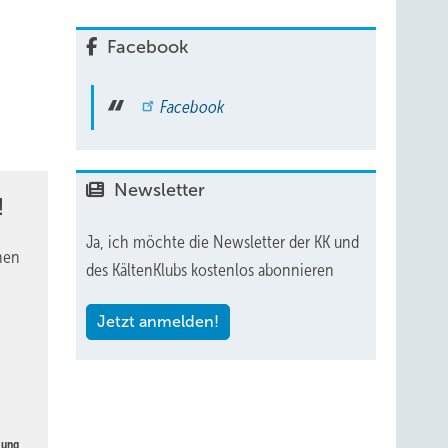
Facebook
Facebook
Newsletter
!
Ja, ich möchte die Newsletter der KK und
nen
des KältenKlubs kostenlos abonnieren
Jetzt anmelden!
gung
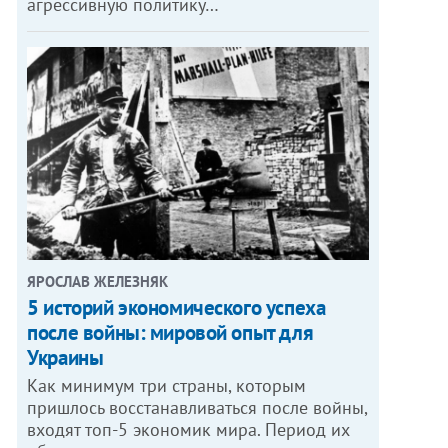
агрессивную политику…
ЯРОСЛАВ ЖЕЛЕЗНЯК
5 историй экономического успеха
после войны: мировой опыт для
Украины
Как минимум три страны, которым
пришлось восстанавливаться после войны,
входят топ-5 экономик мира. Период их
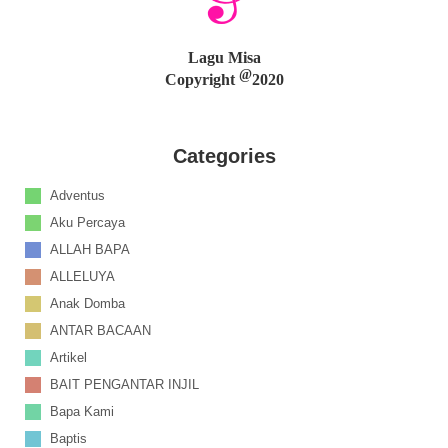
Lagu Misa
@
Copyright
2020
Categories
Adventus
Aku Percaya
ALLAH BAPA
ALLELUYA
Anak Domba
ANTAR BACAAN
Artikel
BAIT PENGANTAR INJIL
Bapa Kami
Baptis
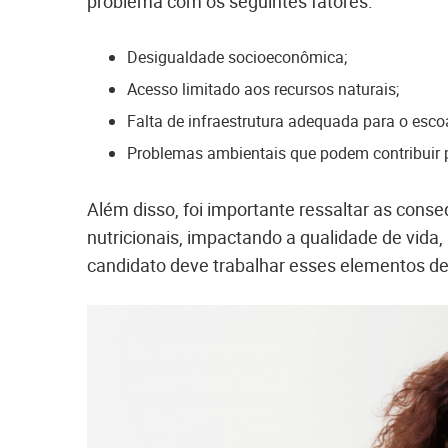
problema com os seguintes fatores:
Desigualdade socioeconômica;
Acesso limitado aos recursos naturais;
Falta de infraestrutura adequada para o es
Problemas ambientais que podem contribuir p
Além disso, foi importante ressaltar as cons
nutricionais, impactando a qualidade de vida,
candidato deve trabalhar esses elementos de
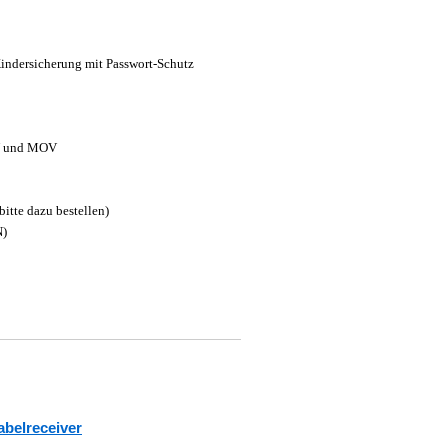
Kindersicherung mit Passwort-Schutz
KV und MOV
itte dazu bestellen)
N)
abelreceiver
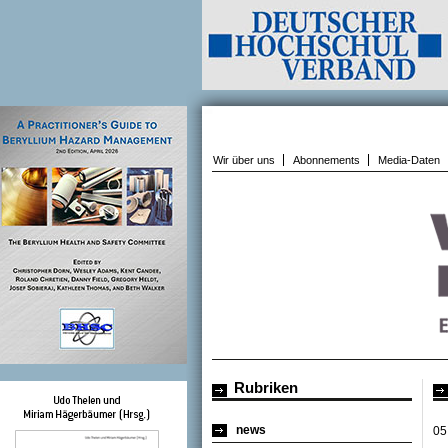
Wir über uns
Abonnements
Media-Daten
Rubriken
news
05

•••••

# What you should do
Leave out the images and copy all remaining data word for word.

# Exercise result
Facebook
Facebook
Newsletter
!
Ja, ich möchte die Newsletter der KK und
nen
des KältenKlubs kostenlos abonnieren
Jetzt anmelden!
gung
агрессивную политику…
ЯРОСЛАВ ЖЕЛЕЗНЯК
5 историй экономического успеха
после войны: мировой опыт для
Украины
Как минимум три страны, которым
пришлось восстанавливаться после войны,
входят топ-5 экономик мира. Период их
Lagu Misa
@
Copyright
2020
Categories
Adventus
Aku Percaya
ALLAH BAPA
ALLELUYA
Anak Domba
ANTAR BACAAN
Artikel
BAIT PENGANTAR INJIL
Bapa Kami
Baptis
problema com os seguintes fatores:
Desigualdade socioeconômica;
Acesso limitado aos recursos naturais;
Falta de infraestrutura adequada para o es
Problemas ambientais que podem contribuir p
Além disso, foi importante ressaltar as cons
nutricionais, impactando a qualidade de vida,
candidato deve trabalhar esses elementos de
Kindersicherung mit Passwort-Schutz
KV und MOV
itte dazu bestellen)
N)
abelreceiver
Wir über uns
Abonnements
Media-Daten
Rubriken
news
05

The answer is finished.